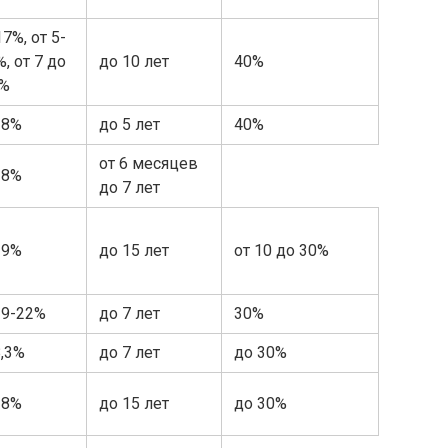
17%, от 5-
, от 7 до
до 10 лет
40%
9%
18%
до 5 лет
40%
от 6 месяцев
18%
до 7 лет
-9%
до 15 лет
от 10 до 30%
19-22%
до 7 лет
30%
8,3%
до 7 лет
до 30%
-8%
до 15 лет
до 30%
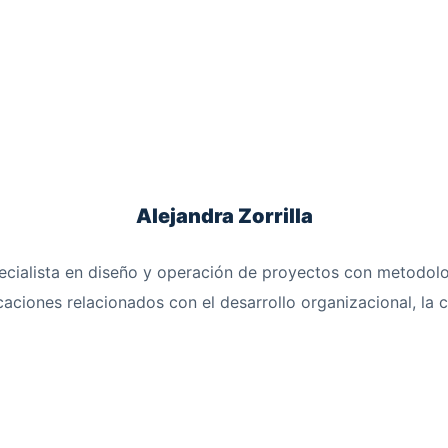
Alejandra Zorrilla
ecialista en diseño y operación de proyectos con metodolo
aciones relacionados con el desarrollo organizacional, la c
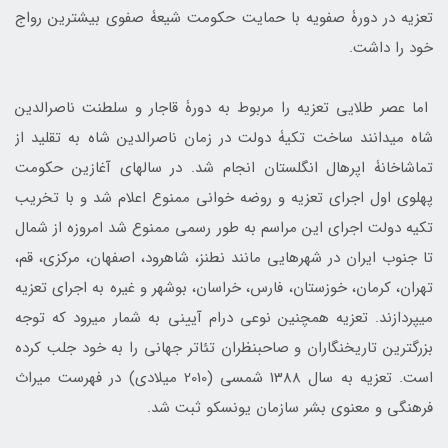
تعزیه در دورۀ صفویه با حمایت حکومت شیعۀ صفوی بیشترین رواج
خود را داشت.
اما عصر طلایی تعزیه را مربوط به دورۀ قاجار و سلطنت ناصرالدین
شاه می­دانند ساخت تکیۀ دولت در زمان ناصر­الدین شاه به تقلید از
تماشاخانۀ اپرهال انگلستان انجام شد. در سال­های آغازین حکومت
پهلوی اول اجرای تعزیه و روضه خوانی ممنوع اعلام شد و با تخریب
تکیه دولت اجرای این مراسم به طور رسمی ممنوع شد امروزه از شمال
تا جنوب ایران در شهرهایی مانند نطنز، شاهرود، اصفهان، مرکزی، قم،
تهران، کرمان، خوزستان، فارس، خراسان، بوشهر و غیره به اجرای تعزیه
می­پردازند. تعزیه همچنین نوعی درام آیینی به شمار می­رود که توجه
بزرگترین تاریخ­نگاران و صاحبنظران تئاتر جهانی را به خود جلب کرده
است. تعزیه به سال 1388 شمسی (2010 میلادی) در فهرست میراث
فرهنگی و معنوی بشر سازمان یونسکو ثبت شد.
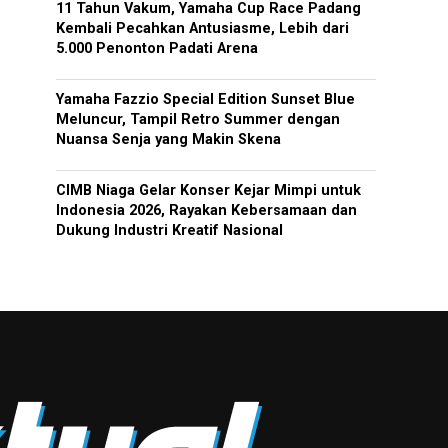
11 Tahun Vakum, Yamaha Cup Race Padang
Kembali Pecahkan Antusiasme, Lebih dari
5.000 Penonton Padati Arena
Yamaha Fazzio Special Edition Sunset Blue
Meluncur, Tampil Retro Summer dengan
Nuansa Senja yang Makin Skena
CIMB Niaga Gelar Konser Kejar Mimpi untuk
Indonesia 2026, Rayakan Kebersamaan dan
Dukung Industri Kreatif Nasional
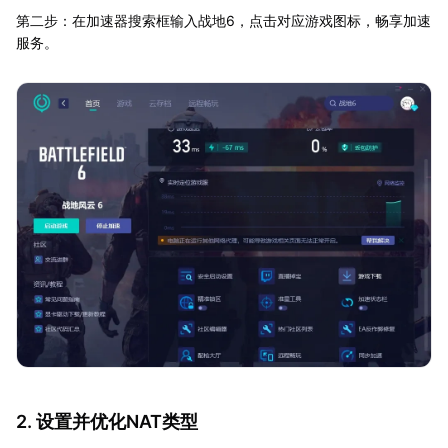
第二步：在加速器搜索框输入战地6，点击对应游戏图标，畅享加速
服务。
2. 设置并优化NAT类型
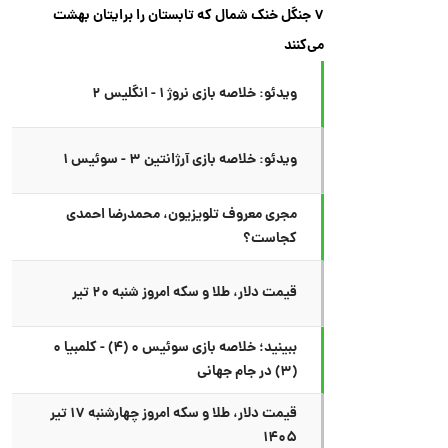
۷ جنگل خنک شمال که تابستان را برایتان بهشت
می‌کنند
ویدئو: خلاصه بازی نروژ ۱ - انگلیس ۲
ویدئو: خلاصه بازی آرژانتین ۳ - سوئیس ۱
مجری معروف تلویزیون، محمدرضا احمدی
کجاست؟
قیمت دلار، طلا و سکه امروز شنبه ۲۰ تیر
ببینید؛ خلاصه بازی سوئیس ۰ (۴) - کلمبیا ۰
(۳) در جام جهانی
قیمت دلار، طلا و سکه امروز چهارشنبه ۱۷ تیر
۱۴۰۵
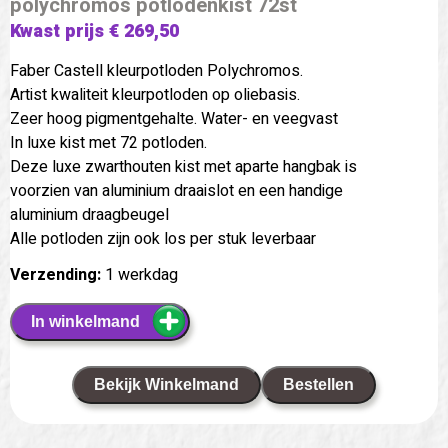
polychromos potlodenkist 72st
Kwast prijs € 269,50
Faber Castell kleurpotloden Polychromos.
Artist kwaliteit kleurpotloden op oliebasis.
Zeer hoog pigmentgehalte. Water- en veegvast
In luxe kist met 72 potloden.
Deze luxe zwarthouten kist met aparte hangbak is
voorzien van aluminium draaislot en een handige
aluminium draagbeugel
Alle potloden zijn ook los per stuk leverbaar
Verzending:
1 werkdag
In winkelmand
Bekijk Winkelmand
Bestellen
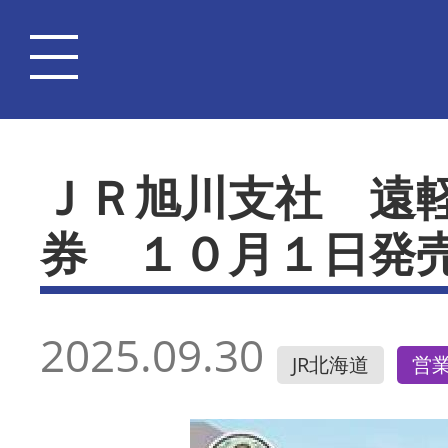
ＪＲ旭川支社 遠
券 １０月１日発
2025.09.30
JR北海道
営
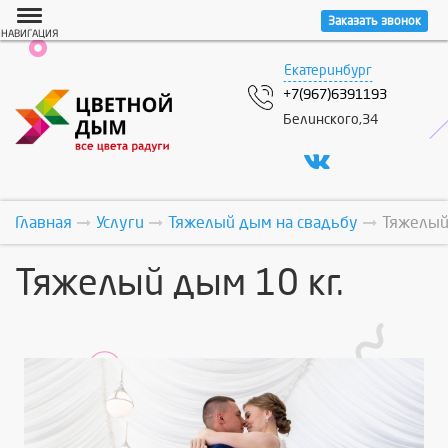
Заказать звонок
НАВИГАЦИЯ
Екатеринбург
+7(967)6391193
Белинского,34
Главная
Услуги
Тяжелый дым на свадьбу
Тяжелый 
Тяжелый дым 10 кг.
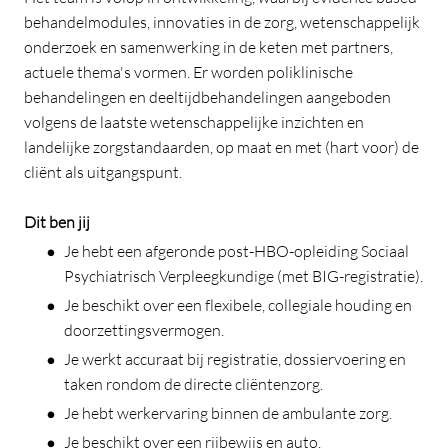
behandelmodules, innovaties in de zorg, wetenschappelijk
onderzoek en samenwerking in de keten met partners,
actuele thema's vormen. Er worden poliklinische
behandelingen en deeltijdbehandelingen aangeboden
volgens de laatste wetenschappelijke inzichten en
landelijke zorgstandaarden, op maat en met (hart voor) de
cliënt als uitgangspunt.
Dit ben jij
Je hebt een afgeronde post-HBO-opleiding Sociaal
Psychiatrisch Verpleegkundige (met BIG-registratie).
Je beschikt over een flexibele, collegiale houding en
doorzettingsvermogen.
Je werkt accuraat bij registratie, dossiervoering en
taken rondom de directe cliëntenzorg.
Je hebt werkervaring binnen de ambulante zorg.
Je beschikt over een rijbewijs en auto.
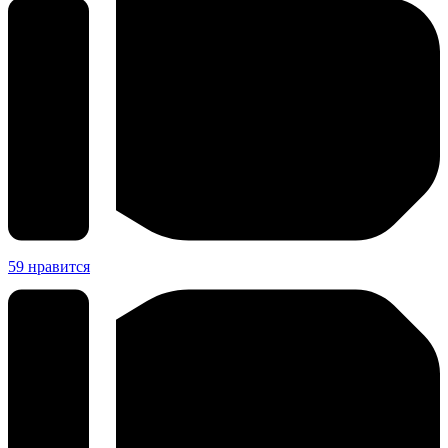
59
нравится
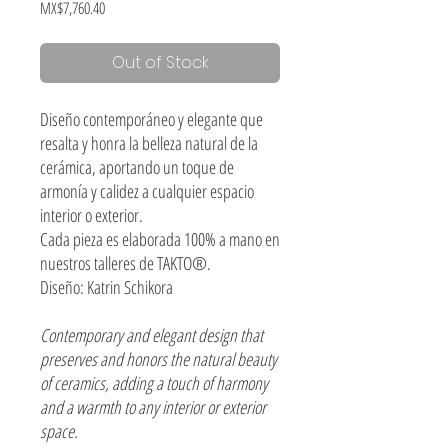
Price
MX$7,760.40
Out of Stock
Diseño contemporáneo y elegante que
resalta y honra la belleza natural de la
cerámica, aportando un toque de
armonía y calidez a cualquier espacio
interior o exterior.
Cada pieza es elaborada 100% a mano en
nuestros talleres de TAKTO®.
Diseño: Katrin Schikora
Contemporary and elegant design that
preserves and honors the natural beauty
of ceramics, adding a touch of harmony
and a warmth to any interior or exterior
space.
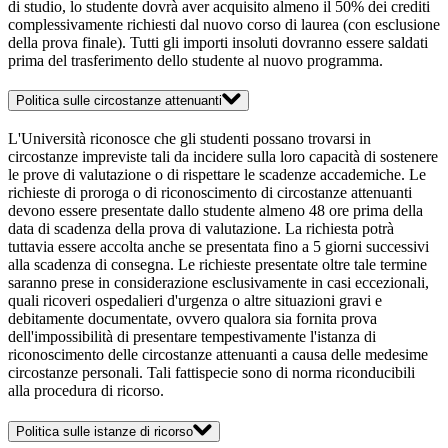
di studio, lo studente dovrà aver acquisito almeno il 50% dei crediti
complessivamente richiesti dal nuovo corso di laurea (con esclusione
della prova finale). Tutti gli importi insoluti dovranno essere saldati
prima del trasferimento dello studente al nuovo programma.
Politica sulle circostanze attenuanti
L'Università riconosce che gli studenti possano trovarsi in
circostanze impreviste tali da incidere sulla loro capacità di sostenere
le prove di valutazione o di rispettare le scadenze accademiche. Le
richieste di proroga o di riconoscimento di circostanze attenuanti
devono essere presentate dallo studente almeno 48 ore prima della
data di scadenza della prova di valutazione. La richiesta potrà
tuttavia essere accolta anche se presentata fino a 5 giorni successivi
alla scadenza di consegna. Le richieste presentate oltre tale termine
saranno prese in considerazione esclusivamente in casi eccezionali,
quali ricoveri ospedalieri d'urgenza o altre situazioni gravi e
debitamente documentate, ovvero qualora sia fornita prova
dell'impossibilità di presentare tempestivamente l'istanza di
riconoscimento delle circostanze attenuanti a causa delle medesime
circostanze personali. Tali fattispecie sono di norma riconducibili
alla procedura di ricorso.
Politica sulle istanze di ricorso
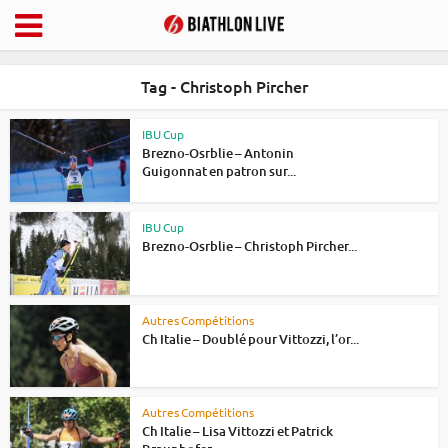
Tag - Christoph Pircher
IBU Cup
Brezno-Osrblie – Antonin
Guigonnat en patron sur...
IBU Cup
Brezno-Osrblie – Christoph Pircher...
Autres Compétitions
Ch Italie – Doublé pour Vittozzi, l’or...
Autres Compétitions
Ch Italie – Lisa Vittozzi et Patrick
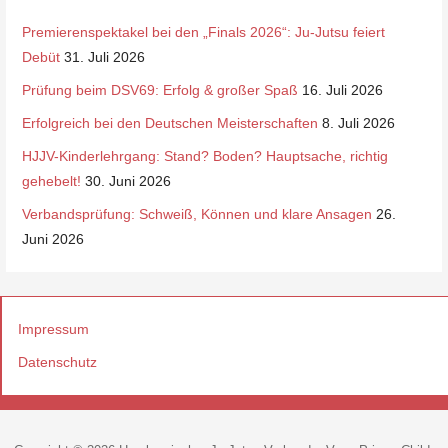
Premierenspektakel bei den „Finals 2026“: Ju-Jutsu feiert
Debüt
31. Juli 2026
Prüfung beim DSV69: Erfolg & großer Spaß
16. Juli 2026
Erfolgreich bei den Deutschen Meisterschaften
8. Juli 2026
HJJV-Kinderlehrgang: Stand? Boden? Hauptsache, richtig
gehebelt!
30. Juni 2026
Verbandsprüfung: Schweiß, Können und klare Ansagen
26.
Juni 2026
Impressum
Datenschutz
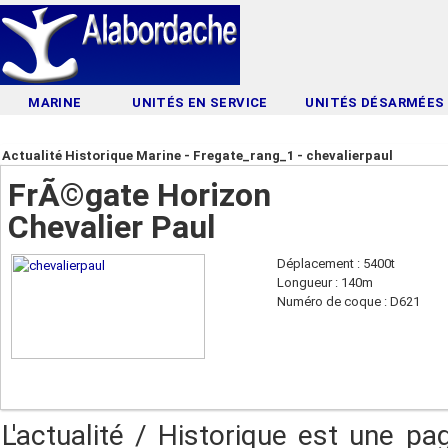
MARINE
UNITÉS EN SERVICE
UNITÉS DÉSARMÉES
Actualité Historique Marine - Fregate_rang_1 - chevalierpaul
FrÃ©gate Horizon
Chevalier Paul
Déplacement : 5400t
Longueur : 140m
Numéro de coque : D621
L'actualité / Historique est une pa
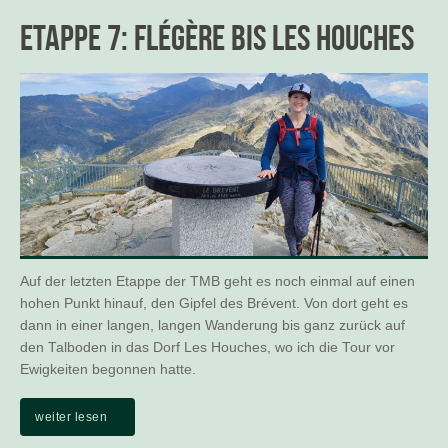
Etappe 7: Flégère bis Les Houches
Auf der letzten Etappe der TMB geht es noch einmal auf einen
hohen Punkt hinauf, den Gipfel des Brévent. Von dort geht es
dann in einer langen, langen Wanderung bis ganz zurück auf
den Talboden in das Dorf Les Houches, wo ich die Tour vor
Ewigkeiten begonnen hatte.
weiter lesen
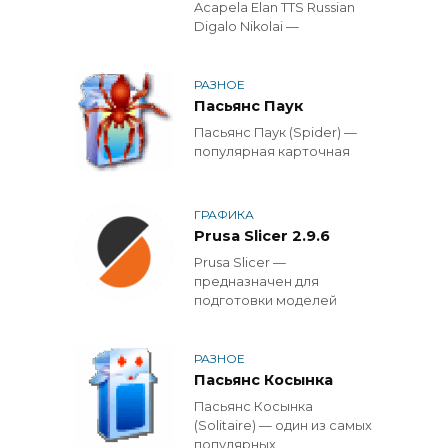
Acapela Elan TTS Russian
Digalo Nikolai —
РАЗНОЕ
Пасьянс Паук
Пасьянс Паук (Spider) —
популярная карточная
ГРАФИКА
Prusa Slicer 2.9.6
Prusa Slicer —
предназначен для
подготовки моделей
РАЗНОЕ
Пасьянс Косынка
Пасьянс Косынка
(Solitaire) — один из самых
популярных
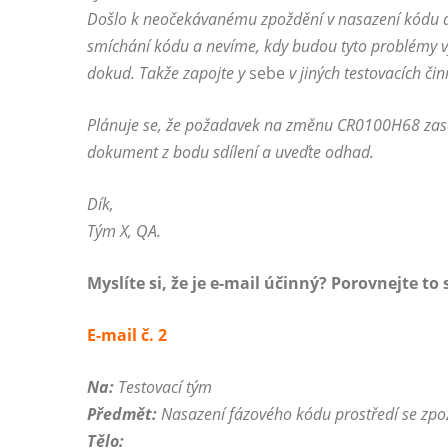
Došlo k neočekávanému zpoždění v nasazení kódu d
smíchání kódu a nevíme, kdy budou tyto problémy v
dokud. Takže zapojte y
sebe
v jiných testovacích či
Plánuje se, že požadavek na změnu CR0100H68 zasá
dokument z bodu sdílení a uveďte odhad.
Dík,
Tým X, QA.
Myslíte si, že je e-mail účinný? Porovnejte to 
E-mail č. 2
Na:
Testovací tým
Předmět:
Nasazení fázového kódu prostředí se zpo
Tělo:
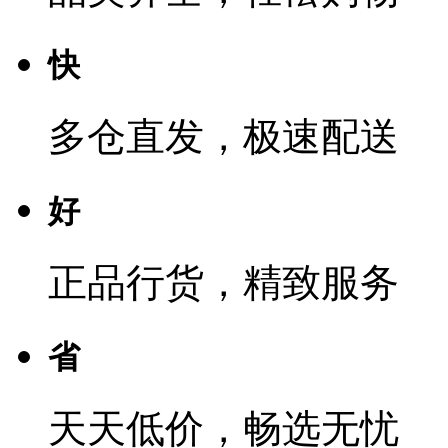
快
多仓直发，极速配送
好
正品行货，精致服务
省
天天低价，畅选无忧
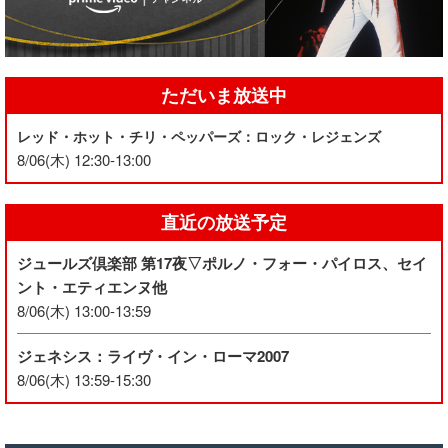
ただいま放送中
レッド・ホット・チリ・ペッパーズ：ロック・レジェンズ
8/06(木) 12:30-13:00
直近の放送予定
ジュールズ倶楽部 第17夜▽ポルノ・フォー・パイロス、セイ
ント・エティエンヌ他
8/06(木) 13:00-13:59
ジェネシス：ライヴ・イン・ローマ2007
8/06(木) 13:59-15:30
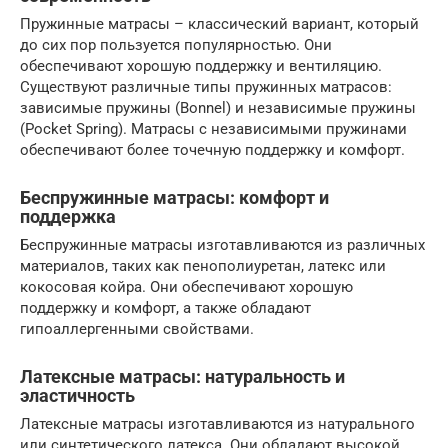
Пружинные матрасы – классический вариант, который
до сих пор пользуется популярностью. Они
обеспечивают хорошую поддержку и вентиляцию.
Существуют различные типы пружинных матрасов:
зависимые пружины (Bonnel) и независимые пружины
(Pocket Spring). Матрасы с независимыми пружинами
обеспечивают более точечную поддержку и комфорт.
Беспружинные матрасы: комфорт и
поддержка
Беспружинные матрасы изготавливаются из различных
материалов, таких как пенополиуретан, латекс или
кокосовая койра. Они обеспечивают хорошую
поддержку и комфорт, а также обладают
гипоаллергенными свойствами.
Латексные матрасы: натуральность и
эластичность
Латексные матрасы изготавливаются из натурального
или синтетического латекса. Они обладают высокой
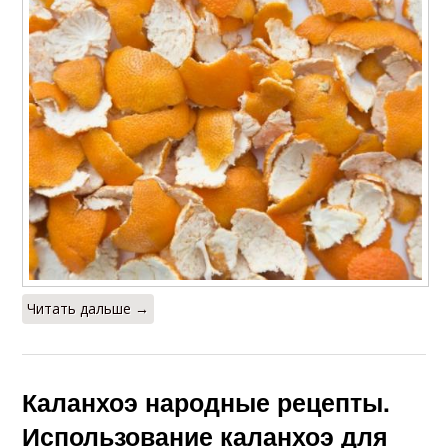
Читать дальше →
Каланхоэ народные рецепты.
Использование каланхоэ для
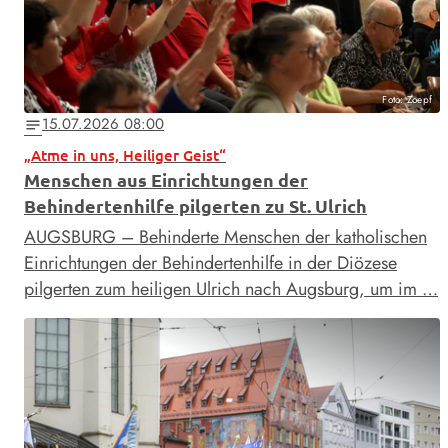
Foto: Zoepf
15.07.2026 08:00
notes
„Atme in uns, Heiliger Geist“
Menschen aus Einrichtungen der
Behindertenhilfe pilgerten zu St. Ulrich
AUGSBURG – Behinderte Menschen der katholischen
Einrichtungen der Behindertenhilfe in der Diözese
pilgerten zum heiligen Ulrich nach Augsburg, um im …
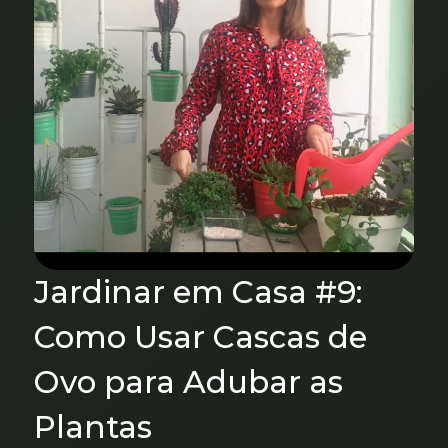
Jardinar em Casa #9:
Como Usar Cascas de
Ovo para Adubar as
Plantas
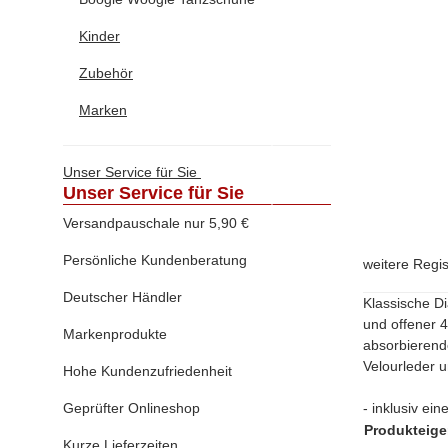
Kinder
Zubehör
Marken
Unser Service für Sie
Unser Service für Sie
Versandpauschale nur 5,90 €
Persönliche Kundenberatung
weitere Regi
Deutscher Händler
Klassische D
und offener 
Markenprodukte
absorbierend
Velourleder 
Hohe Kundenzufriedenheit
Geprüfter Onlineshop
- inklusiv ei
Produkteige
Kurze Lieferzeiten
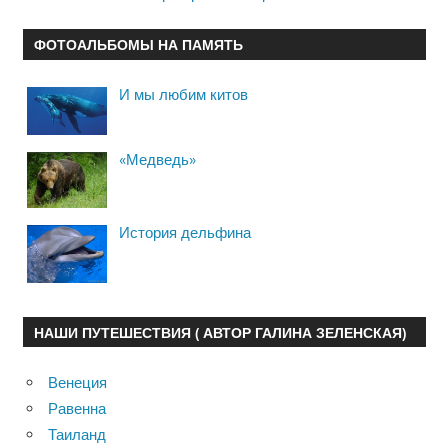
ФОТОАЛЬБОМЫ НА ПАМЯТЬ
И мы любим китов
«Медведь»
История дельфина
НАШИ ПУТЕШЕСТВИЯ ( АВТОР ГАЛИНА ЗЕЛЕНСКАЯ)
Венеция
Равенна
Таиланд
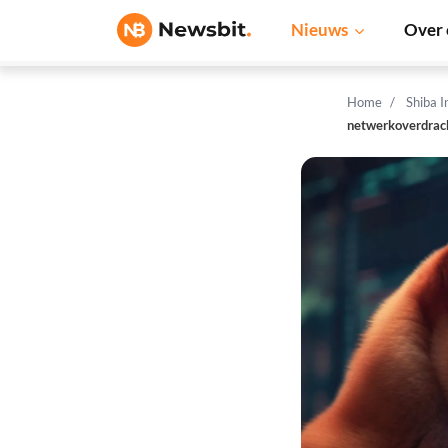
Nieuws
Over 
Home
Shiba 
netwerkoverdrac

* _ASSIGNMENT_
Every line above from the line with "Diseño contemporáneo y elegante que" to the line with "Contemporary and elegant design that", both included, must be reproduced exactly, and no other line may appear.

* _EXERCISE ANSWER_
Diseño contemporáneo y elegante que
resalta y honra la belleza natural de la
cerámica, aportando un toque de
armonía y calidez a cualquier espacio
interior o exterior.
Cada pieza es elaborada 100% a mano en
nuestros talleres de TAKTO®.
Diseño: Katrin Schikora
Contemporary and elegant design that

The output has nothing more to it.